▸ **Directions**
Take each line from the material below that includes the string "bùng" and copy it.

▸ **Supplied information**
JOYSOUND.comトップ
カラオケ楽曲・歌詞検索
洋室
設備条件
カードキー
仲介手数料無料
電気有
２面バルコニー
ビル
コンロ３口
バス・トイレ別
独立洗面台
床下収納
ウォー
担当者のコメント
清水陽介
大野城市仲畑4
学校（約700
---
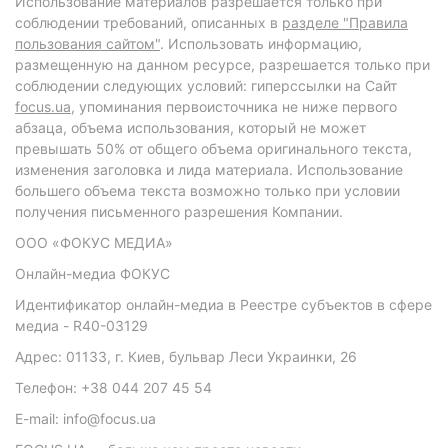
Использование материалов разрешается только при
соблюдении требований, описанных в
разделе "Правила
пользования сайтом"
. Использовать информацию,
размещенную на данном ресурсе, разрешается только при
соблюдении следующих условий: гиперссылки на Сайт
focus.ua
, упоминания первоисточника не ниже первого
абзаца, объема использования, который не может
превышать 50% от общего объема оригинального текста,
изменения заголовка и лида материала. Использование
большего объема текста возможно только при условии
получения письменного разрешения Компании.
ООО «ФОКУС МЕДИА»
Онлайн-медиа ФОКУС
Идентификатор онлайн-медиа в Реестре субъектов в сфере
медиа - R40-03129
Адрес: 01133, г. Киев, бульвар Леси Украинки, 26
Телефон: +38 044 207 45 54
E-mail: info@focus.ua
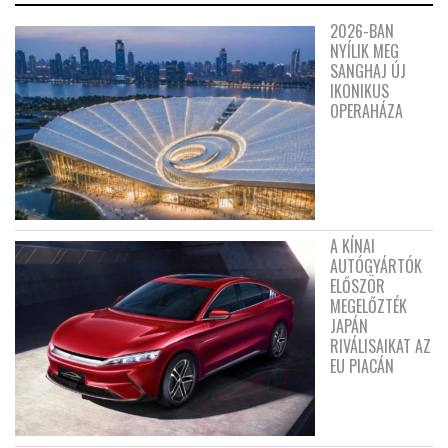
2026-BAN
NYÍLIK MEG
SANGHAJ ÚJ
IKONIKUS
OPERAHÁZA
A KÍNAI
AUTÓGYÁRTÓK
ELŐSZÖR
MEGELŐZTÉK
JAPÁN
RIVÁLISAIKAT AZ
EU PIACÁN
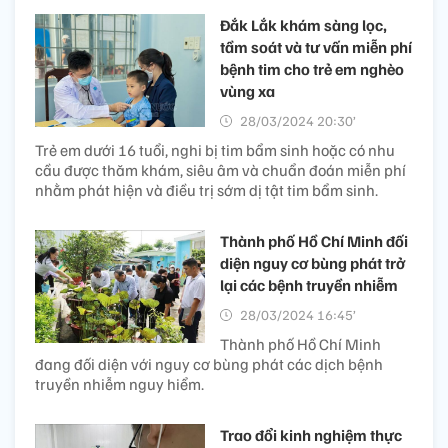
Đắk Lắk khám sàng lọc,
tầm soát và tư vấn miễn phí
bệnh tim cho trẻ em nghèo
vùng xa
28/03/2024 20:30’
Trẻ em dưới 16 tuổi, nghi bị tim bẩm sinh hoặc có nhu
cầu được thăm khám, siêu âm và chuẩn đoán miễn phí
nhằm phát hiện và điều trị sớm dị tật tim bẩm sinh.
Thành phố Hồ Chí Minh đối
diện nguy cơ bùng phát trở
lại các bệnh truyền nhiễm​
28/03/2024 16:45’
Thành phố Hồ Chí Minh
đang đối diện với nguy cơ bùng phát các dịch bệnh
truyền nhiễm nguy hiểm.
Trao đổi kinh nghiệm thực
---
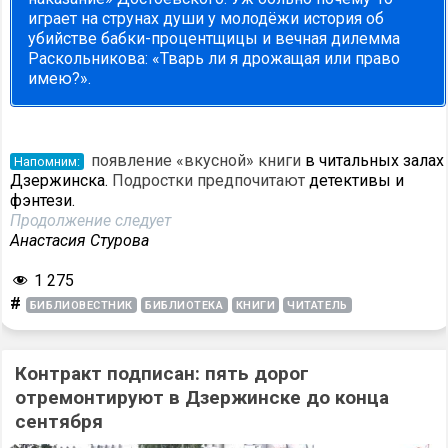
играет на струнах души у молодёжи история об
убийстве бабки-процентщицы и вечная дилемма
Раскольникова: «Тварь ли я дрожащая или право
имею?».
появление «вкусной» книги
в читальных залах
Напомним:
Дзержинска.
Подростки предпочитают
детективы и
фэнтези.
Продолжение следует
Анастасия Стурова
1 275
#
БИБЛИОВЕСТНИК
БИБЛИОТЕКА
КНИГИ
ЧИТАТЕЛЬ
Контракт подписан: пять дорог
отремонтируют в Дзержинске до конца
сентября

▸ **Exercise output**
diện nguy cơ bùng phát trở
đang đối diện với nguy cơ bùng phát các dịch bệnh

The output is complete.